Try it
Please set down the records exactly, keeping every line.

*-*-*

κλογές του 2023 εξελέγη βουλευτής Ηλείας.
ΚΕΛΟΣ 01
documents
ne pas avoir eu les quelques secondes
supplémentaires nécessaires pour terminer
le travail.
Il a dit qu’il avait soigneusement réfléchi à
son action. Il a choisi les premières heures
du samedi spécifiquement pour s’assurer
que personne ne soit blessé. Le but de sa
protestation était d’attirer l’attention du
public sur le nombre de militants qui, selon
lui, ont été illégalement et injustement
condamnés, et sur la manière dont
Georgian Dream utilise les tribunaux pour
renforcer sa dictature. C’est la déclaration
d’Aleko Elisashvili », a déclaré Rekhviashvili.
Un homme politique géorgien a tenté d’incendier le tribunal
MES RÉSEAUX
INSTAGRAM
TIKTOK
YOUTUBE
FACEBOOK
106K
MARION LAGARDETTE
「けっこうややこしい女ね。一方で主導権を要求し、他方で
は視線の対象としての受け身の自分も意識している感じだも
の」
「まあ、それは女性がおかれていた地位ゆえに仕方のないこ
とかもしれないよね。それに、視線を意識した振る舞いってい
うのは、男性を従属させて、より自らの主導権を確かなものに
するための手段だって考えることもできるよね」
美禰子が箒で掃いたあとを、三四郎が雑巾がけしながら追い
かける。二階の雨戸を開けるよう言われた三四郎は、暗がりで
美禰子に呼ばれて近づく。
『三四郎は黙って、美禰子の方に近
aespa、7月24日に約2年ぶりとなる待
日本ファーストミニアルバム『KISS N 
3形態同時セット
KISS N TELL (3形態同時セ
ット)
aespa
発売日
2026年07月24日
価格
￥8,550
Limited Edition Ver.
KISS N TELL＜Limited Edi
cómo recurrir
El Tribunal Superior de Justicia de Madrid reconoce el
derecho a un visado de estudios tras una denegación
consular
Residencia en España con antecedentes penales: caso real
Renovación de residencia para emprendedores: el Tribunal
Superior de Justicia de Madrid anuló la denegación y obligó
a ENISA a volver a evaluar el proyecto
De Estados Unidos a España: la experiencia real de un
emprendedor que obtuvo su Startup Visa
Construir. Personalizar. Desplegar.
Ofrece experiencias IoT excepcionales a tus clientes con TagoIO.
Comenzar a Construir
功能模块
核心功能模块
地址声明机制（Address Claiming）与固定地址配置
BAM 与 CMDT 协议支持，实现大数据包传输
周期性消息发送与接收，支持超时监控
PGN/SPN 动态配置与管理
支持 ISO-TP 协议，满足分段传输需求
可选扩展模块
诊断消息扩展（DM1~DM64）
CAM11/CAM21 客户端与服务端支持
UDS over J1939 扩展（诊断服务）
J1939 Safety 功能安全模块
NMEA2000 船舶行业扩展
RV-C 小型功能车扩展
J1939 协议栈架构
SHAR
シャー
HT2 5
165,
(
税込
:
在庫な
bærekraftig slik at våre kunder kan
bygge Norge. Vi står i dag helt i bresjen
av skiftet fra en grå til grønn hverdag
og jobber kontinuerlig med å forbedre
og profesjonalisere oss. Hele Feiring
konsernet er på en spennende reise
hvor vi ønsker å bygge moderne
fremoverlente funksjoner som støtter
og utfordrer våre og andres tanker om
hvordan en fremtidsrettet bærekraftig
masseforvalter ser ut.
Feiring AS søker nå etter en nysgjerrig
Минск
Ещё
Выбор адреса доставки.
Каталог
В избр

*-*-*

Solution to the problem
κλογές του 2023 εξελέγη βουλευτής Ηλείας.
ΚΕΛΟΣ 01
documents
ne pas avoir eu les quelques secondes
supplémentaires nécessaires pour terminer
le travail.
Il a dit qu’il avait soigneusement réfléchi à
son action. Il a choisi les premières heures
du samedi spécifiquement pour s’assurer
que personne ne soit blessé. Le but de sa
protestation était d’attirer l’attention du
public sur le nombre de militants qui, selon
lui, ont été illégalement et injustement
condamnés, et sur la manière dont
Georgian Dream utilise les tribunaux pour
renforcer sa dictature. C’est la déclaration
d’Aleko Elisashvili », a déclaré Rekhviashvili.
Un homme politique géorgien a tenté d’incendier le tribunal
MES RÉSEAUX
INSTAGRAM
TIKTOK
YOUTUBE
FACEBOOK
106K
MARION LAGARDETTE
「けっこうややこしい女ね。一方で主導権を要求し、他方で
は視線の対象としての受け身の自分も意識している感じだも
の」
「まあ、それは女性がおかれていた地位ゆえに仕方のないこ
とかもしれないよね。それに、視線を意識した振る舞いってい
うのは、男性を従属させて、より自らの主導権を確かなものに
するための手段だって考えることもできるよね」
美禰子が箒で掃いたあとを、三四郎が雑巾がけしながら追い
かける。二階の雨戸を開けるよう言われた三四郎は、暗がりで
美禰子に呼ばれて近づく。
『三四郎は黙って、美禰子の方に近
aespa、7月24日に約2年ぶりとなる待
日本ファーストミニアルバム『KISS N 
3形態同時セット
KISS N TELL (3形態同時セ
ット)
aespa
発売日
2026年07月24日
価格
￥8,550
Limited Edition Ver.
KISS N TELL＜Limited Edi
cómo recurrir
El Tribunal Superior de Justicia de Madrid reconoce el
derecho a un visado de estudios tras una denegación
consular
Residencia en España con antecedentes penales: caso real
Renovación de residencia para emprendedores: el Tribunal
Superior de Justicia de Madrid anuló la denegación y obligó
a ENISA a volver a evaluar el proyecto
De Estados Unidos a España: la experiencia real de un
emprendedor que obtuvo su Startup Visa
Construir. Personalizar. Desplegar.
Ofrece experiencias IoT excepcionales a tus clientes con TagoIO.
Comenzar a Construir
功能模块
核心功能模块
地址声明机制（Address Claiming）与固定地址配置
BAM 与 CMDT 协议支持，实现大数据包传输
周期性消息发送与接收，支持超时监控
PGN/SPN 动态配置与管理
支持 ISO-TP 协议，满足分段传输需求
可选扩展模块
诊断消息扩展（DM1~DM64）
CAM11/CAM21 客户端与服务端支持
UDS over J1939 扩展（诊断服务）
J1939 Safety 功能安全模块
NMEA2000 船舶行业扩展
RV-C 小型功能车扩展
J1939 协议栈架构
SHAR
シャー
HT2 5
165,
(
税込
:
在庫な
bærekraftig slik at våre kunder kan
bygge Norge. Vi står i dag helt i bresjen
av skiftet fra en grå til grønn hverdag
og jobber kontinuerlig med å forbedre
og profesjonalisere oss. Hele Feiring
konsernet er på en spennende reise
hvor vi ønsker å bygge moderne
fremoverlente funksjoner som støtter
og utfordrer våre og andres tanker om
hvordan en fremtidsrettet bærekraftig
masseforvalter ser ut.
Feiring AS søker nå etter en nysgjerrig
Минск
Ещё
Выбор адреса доставки.
Каталог
В избр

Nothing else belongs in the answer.